Language-specific linter (Bandit, gosec, cppcheck): Fast, low false-positive baseline.
Pattern-based scanner (Semgrep): Custom rules for project-specific patterns and framework-specific sinks.
Deep analysis (CodeQL, SpotBugs): Interprocedural taint tracking for complex data flows.
Runtime analysis (AddressSanitizer, ThreadSanitizer, fuzzing): Catches issues that static analysis cannot model.

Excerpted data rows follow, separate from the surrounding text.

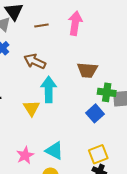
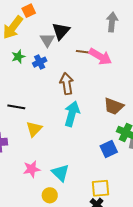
pink arrow: (75, 23) -> (100, 57), moved, turned 95
brown arrow: (35, 61) -> (67, 84), turned 40
yellow triangle: (31, 108) -> (34, 129), moved

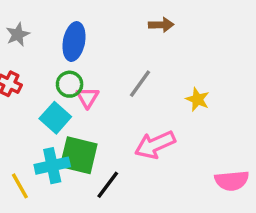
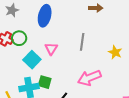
green circle: (70, 84) -> (19, 38), moved
gray line: (140, 84) -> (82, 42), turned -30
green square: (79, 155) -> (45, 82), size x0.6

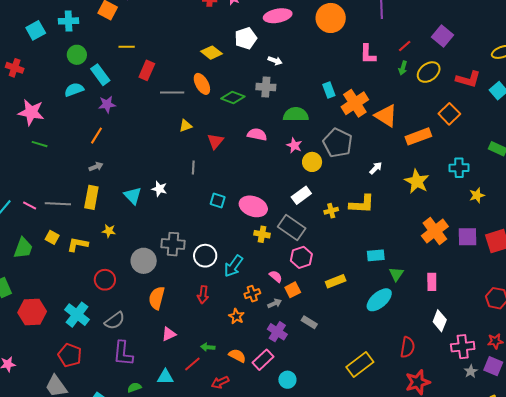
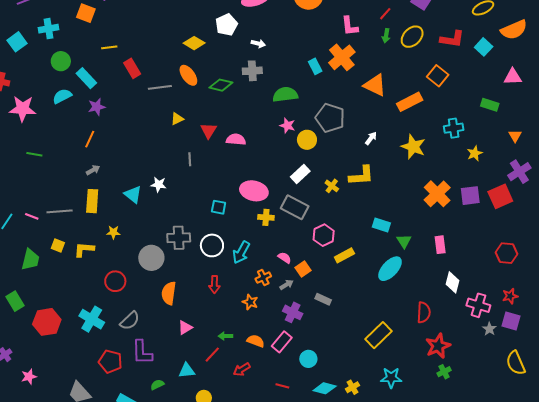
red rectangle: (147, 70) -> (132, 68), turned -48
orange cross: (355, 103) -> (342, 57), moved
pink star: (31, 112) -> (23, 109), moved
pink semicircle: (257, 134) -> (236, 139), moved
cyan square: (218, 201) -> (219, 207), moved
yellow cross: (331, 211) -> (332, 186), turned -32
cyan rectangle: (376, 255) -> (381, 225), turned 30
pink hexagon: (301, 257) -> (324, 235), moved
pink cross: (463, 347) -> (478, 305), turned 30
red pentagon: (70, 355) -> (110, 361), moved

What I found interesting when researching this is how dramatic the improvement in detection rates is when you layer tools compared to relying on a single one. Each tool catches a different slice of the vulnerability space, and the overlap is smaller than you’d expect.

Writing Custom Rules

When a SAST tool misses a pattern specific to your codebase, write a custom rule rather than relying on manual review to catch it every time:

# Semgrep rule for project-specific pattern
rules:
  - id: unsafe-template-render
    pattern: |
      Template($USER_INPUT).render(...)
    message: "Server-side template injection: user input in Template constructor"
    severity: ERROR
    languages: [python]

Custom Semgrep rules might be the highest-leverage security investment a team can make. You write the rule once, and it catches the pattern forever. The more I’ve worked with Semgrep, the more I’ve come to appreciate how well it bridges the gap between what generic tools catch and what your specific codebase needs.

Remediation

SAST tools are most effective when integrated into the development workflow:

Pre-commit hooks: Run fast linters (Bandit, gosec) on changed files before every commit.
CI pipeline: Run deeper analysis (Semgrep, SpotBugs) on every pull request.
Scheduled scans: Run comprehensive analysis (CodeQL) on the full codebase weekly.
Triage process: Every finding must be triaged as true positive, false positive, or accepted risk. Suppression comments should include justification.

The goal is not zero findings, it’s a consistent process that catches the easy bugs automatically and frees human reviewers to focus on the subtle ones. The teams that get this right are the ones that treat SAST as a complement to manual review, not a replacement for it. That distinction matters more than which specific tools you choose.